## WORK INSTRUCTION
Omit pictures and quote the listing below line by line, from its start through the line that holds "melhor experiência na".

─── DATA FOR THIS TASK ───

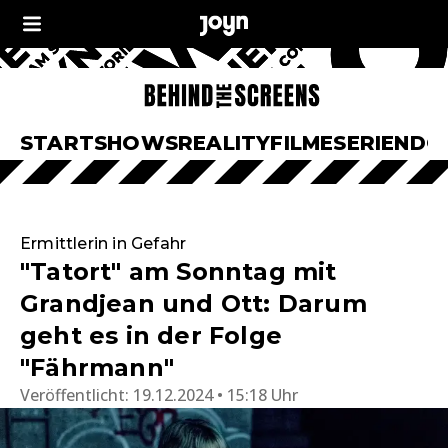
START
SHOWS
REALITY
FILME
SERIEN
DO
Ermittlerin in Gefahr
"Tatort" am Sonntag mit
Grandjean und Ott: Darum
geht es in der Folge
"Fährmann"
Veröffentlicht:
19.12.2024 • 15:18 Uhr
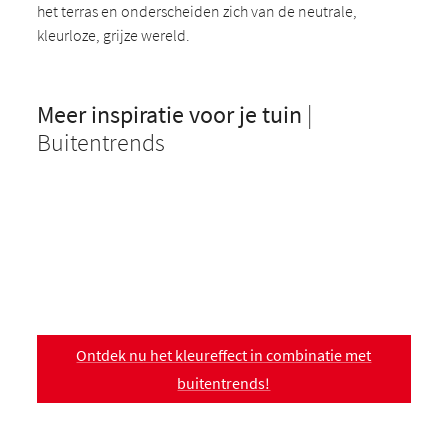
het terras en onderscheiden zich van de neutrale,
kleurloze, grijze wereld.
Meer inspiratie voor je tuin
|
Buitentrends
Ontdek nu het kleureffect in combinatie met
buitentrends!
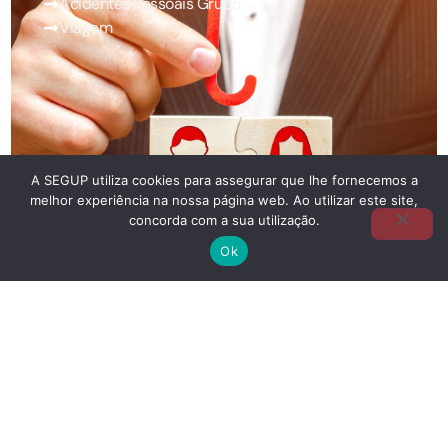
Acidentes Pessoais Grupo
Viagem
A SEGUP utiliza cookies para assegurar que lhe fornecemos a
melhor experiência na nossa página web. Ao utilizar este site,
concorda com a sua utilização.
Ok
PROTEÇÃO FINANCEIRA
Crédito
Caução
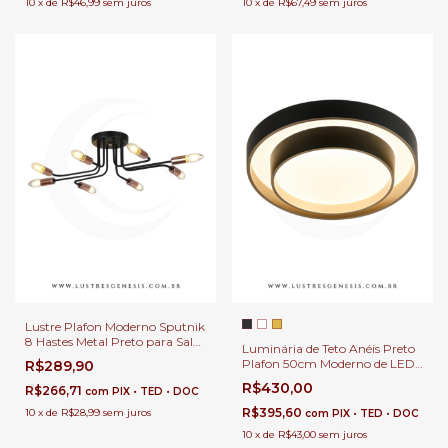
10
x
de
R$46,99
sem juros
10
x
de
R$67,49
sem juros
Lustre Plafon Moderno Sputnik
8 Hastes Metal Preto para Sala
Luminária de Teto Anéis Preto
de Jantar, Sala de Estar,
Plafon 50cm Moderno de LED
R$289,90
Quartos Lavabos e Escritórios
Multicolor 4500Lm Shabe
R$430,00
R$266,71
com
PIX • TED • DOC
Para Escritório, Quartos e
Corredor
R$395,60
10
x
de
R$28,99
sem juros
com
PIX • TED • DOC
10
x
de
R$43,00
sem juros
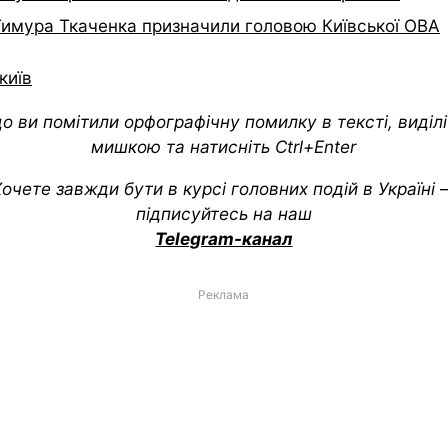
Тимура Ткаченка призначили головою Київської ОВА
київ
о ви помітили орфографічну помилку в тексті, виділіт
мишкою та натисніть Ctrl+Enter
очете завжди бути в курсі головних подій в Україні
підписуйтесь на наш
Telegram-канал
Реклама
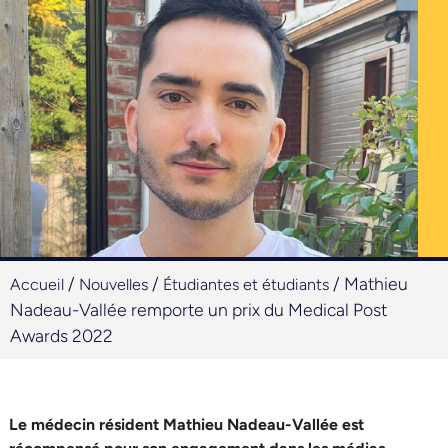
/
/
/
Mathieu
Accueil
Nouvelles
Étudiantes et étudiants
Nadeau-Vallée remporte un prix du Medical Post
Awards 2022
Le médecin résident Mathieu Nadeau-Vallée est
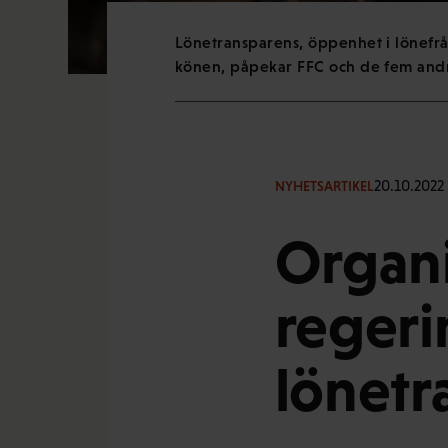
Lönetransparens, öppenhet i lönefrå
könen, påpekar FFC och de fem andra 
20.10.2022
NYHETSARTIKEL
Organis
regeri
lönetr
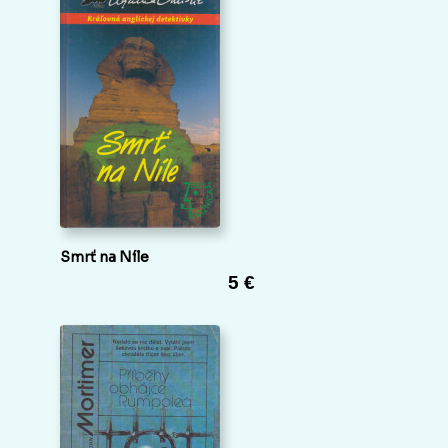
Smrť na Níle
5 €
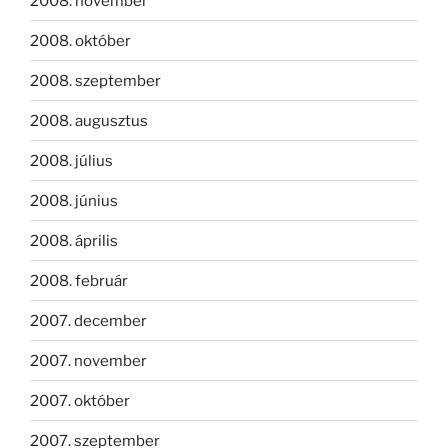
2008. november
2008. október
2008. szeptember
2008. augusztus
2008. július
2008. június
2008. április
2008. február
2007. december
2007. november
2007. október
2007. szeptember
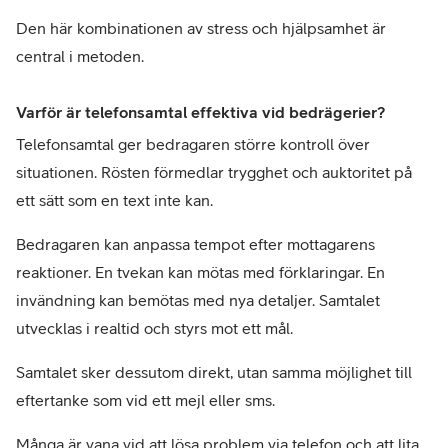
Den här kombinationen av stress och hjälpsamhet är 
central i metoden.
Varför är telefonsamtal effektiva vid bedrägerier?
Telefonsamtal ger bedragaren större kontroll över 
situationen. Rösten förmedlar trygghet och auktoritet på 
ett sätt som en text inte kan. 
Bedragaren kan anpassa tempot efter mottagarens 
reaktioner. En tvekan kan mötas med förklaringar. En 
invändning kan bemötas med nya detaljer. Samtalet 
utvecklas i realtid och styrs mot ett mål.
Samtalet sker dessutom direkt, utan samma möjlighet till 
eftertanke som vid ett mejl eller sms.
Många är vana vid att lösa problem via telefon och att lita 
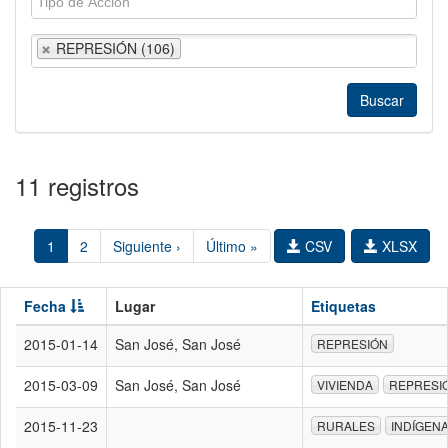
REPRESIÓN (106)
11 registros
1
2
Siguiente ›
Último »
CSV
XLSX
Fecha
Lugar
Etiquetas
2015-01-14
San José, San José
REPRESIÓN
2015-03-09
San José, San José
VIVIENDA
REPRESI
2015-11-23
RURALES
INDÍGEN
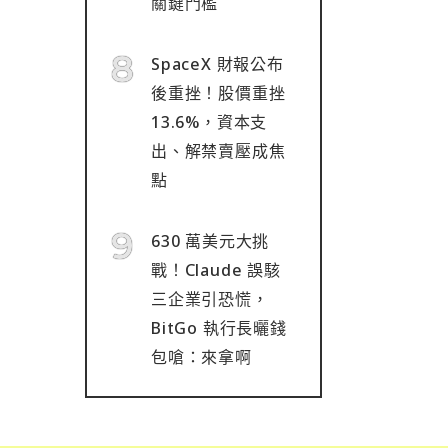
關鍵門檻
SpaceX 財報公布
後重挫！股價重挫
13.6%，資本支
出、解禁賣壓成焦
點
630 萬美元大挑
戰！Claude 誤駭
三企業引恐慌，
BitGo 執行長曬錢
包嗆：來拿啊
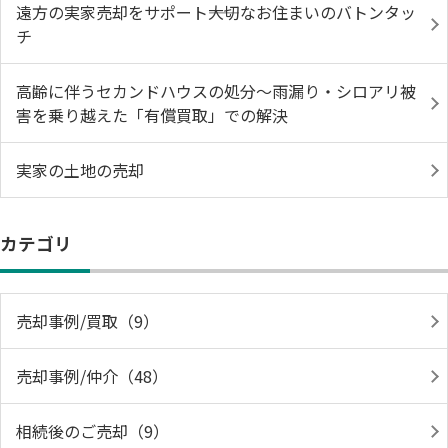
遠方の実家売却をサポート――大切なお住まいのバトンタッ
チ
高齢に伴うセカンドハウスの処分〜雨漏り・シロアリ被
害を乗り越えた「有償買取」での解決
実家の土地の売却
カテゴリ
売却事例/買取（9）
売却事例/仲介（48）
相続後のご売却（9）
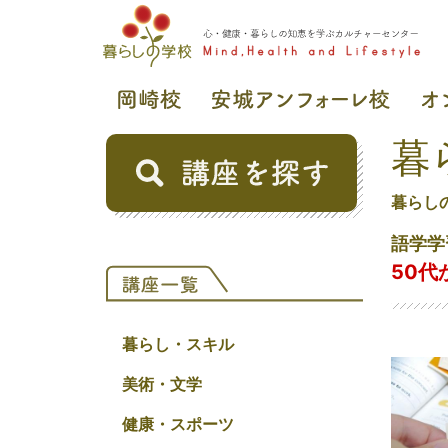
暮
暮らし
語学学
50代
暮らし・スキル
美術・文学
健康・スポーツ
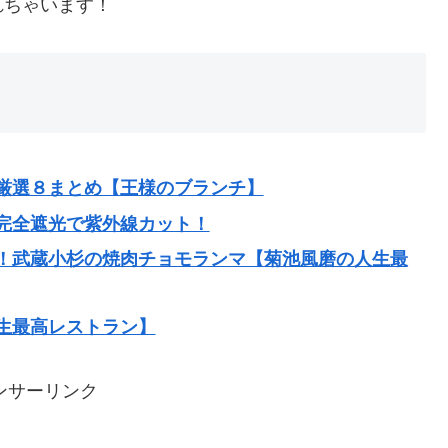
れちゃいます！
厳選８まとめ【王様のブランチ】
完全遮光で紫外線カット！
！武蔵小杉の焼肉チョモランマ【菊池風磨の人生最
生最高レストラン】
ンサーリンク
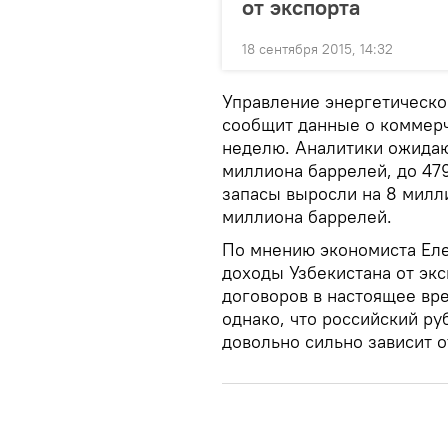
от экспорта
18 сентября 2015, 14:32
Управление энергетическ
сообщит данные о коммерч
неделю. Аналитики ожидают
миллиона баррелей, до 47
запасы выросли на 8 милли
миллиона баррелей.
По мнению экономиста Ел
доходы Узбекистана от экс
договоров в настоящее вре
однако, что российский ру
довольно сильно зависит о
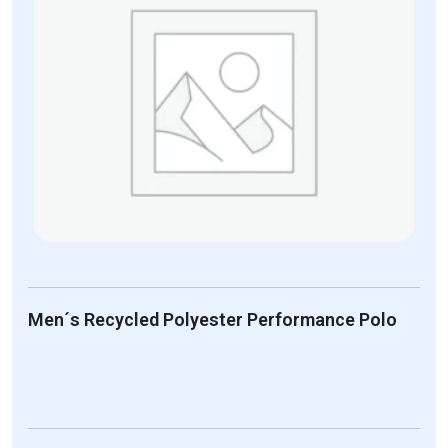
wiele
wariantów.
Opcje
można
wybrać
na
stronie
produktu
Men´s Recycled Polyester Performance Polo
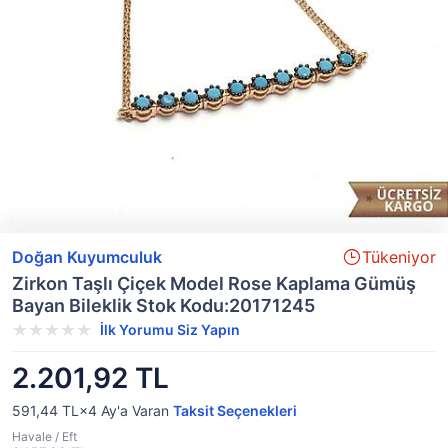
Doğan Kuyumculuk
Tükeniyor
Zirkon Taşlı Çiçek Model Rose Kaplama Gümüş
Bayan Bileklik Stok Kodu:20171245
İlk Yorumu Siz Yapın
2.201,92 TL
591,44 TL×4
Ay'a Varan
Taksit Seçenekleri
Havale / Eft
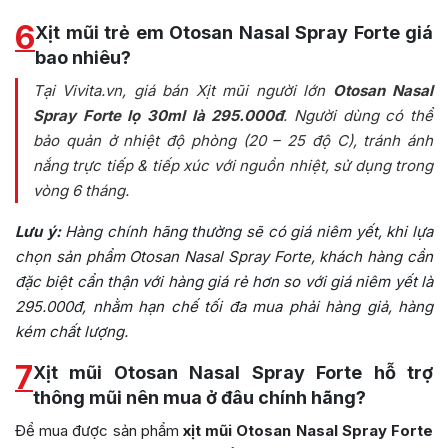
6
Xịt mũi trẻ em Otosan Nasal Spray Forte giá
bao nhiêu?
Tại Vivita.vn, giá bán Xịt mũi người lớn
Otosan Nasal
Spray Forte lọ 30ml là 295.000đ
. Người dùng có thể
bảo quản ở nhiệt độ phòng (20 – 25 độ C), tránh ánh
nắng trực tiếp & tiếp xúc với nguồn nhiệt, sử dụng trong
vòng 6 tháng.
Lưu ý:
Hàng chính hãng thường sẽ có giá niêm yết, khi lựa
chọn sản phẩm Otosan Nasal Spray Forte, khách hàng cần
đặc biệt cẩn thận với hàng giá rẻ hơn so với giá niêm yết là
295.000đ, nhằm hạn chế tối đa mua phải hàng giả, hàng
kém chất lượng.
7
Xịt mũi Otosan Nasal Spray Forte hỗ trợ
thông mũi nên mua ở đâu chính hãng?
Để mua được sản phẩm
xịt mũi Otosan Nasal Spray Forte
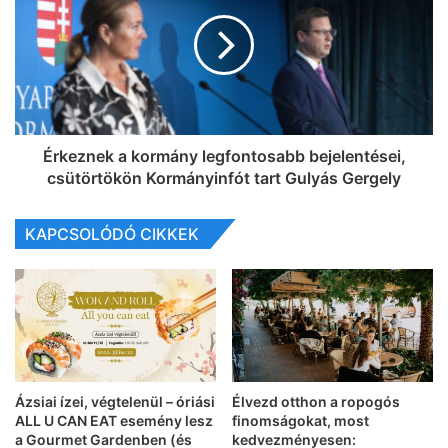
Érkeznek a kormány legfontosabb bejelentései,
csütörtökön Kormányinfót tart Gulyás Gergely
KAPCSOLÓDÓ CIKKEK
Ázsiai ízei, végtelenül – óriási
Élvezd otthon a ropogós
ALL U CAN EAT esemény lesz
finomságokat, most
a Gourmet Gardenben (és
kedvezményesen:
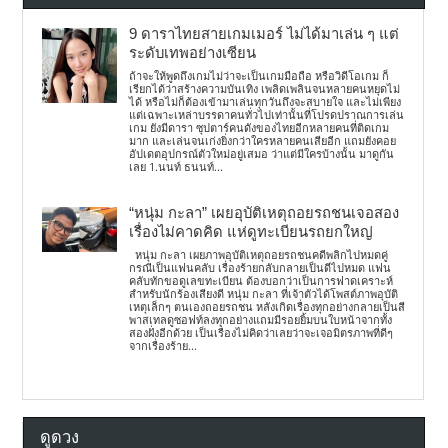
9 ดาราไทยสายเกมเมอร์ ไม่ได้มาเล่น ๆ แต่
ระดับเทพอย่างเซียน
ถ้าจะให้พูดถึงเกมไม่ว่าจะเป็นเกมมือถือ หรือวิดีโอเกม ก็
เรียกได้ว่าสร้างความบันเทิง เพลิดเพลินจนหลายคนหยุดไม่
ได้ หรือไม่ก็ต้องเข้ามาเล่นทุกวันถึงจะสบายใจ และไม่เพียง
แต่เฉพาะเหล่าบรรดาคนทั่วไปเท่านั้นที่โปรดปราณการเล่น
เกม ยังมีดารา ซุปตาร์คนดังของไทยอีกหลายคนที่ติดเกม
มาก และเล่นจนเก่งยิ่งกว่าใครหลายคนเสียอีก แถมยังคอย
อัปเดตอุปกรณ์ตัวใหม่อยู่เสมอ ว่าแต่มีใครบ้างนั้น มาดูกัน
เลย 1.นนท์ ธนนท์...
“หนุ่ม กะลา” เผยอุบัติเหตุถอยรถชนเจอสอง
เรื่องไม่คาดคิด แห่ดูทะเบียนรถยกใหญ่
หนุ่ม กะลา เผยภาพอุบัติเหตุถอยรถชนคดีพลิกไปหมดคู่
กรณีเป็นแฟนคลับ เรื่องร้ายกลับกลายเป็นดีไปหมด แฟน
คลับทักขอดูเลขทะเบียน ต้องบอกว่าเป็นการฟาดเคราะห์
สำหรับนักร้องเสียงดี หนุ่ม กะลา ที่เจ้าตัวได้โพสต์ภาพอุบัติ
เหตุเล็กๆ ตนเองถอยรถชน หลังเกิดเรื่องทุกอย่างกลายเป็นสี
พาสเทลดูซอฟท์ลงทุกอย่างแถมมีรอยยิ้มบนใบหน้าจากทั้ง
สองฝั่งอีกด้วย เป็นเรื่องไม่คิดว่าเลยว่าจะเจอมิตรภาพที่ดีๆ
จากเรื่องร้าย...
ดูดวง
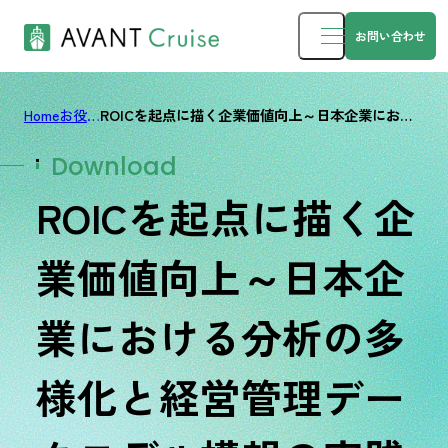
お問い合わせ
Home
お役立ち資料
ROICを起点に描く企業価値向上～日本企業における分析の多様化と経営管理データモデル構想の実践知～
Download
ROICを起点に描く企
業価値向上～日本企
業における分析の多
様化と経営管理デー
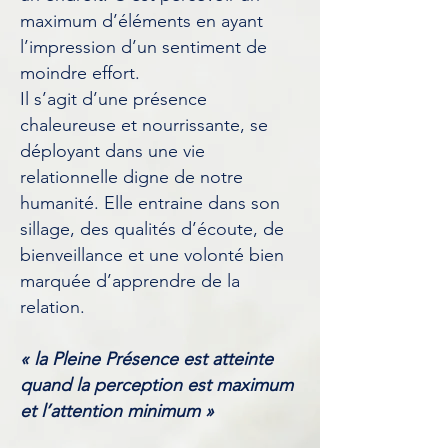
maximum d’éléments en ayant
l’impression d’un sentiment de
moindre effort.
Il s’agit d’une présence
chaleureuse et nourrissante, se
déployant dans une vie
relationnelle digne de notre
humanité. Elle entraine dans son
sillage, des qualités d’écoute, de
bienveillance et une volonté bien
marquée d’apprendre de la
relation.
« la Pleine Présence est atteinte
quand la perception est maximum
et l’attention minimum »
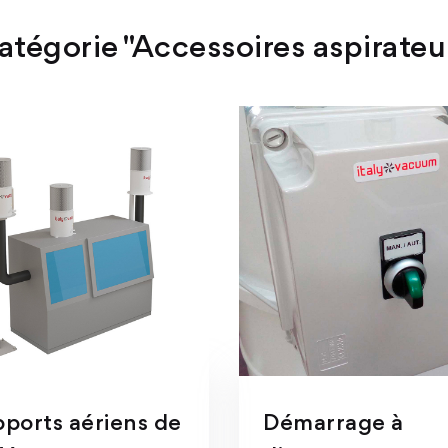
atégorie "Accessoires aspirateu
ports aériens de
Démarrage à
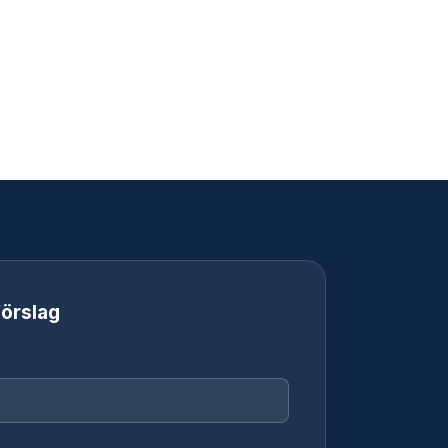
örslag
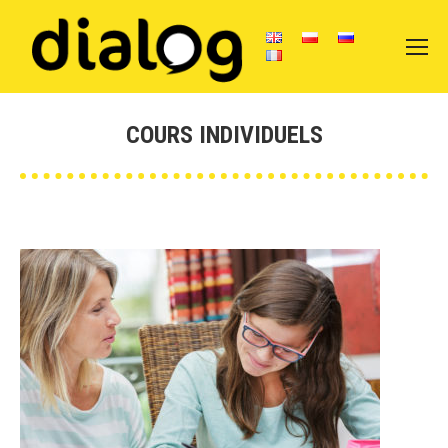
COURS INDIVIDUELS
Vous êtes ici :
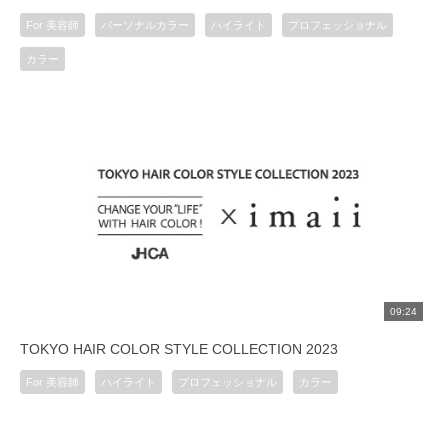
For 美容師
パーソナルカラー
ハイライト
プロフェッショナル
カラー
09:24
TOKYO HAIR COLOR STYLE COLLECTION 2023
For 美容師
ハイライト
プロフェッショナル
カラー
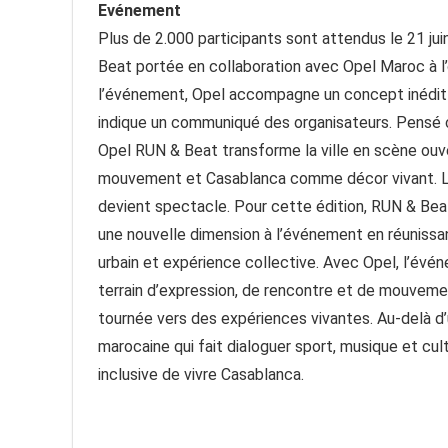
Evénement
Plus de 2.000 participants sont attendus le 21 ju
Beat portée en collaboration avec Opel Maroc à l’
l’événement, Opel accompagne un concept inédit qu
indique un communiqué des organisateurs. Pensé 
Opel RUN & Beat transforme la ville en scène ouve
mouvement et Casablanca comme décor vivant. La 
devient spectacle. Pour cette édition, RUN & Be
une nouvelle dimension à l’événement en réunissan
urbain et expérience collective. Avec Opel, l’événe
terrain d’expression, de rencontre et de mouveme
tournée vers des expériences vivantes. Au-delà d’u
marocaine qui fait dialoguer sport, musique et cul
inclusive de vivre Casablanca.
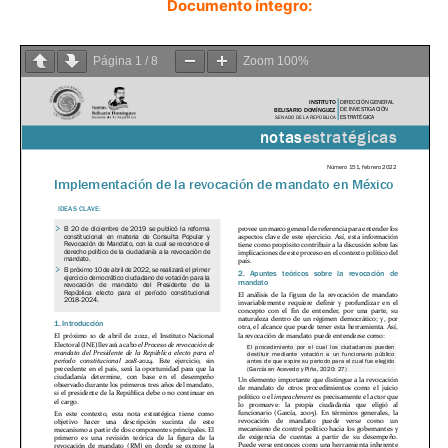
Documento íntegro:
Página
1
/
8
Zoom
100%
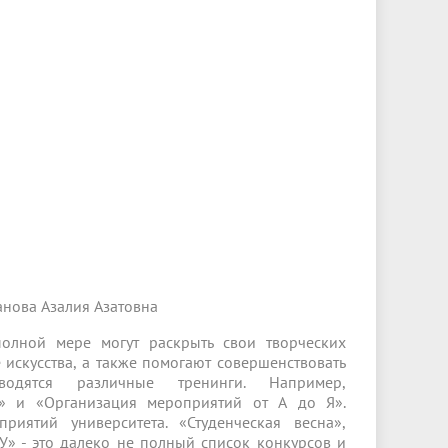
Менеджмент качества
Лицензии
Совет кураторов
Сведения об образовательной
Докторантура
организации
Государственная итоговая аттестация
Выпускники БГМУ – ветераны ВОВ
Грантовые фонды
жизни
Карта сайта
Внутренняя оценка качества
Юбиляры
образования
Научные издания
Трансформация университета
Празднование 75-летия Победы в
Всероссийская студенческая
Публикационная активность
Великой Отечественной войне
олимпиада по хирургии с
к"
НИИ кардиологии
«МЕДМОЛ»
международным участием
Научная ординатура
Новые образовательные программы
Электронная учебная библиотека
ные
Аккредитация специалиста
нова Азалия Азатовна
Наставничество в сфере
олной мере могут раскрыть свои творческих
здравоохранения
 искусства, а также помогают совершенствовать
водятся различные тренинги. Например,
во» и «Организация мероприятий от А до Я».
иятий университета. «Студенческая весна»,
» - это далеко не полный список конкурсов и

───

## COMPLETED EXERCISE
START
SHOWS
REALITY
FILME
SERIEN
DO
Ermittlerin in Gefahr
"Tatort" am Sonntag mit
Grandjean und Ott: Darum
geht es in der Folge
"Fährmann"
Veröffentlicht:
19.12.2024 • 15:18 Uhr
het terras en onderscheiden zich van de neutrale,
kleurloze, grijze wereld.
Meer inspiratie voor je tuin
|
Buitentrends
Ontdek nu het kleureffect in combinatie met
buitentrends!
Acidentes Pessoais Grupo
Viagem
A SEGUP utiliza cookies para assegurar que lhe fornecemos a
melhor experiência na nossa página web. Ao utilizar este site,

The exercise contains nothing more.